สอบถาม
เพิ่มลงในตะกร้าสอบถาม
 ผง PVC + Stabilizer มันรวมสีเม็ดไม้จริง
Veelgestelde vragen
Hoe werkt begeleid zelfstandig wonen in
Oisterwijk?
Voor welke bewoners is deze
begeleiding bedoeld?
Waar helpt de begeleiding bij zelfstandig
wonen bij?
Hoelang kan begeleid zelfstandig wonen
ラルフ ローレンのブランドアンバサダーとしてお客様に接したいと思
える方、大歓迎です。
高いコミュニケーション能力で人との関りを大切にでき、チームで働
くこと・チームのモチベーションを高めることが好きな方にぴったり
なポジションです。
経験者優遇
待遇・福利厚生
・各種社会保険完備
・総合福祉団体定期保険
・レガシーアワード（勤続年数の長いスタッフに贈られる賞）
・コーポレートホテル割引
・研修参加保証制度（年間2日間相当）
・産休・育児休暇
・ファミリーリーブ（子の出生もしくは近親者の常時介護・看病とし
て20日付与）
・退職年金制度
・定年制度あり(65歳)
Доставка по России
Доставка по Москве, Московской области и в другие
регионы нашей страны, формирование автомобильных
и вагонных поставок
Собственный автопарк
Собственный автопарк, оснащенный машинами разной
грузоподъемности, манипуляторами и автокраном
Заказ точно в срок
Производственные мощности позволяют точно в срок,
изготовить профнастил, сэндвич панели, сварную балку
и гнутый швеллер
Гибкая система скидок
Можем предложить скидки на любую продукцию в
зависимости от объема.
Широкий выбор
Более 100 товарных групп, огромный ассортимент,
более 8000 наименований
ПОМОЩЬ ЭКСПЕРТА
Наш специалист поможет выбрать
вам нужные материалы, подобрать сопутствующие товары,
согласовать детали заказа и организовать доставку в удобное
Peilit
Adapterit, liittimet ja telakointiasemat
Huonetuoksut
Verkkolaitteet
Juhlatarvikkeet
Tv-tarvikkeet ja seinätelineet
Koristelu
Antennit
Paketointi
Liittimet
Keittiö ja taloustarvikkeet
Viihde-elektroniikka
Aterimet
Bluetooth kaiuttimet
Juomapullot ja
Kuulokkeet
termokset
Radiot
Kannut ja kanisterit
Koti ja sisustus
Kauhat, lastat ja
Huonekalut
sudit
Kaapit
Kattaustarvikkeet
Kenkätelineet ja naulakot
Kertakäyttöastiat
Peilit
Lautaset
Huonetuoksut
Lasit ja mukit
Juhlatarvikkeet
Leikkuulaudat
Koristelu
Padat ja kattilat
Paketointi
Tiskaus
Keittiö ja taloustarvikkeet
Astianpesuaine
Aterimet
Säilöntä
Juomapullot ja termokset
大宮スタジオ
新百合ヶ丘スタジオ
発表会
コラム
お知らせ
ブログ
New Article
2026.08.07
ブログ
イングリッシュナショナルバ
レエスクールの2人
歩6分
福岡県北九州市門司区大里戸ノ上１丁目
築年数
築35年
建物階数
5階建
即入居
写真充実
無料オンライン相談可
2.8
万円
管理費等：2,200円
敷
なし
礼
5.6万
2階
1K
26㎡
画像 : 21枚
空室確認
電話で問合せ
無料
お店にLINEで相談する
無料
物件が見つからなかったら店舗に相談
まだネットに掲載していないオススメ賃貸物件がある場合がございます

* * * * *

- _Task details_: Take each line in the listing that has the word "срок" and copy it.

- _Output for this exercise_:
Заказ точно в срок
Производственные мощности позволяют точно в срок,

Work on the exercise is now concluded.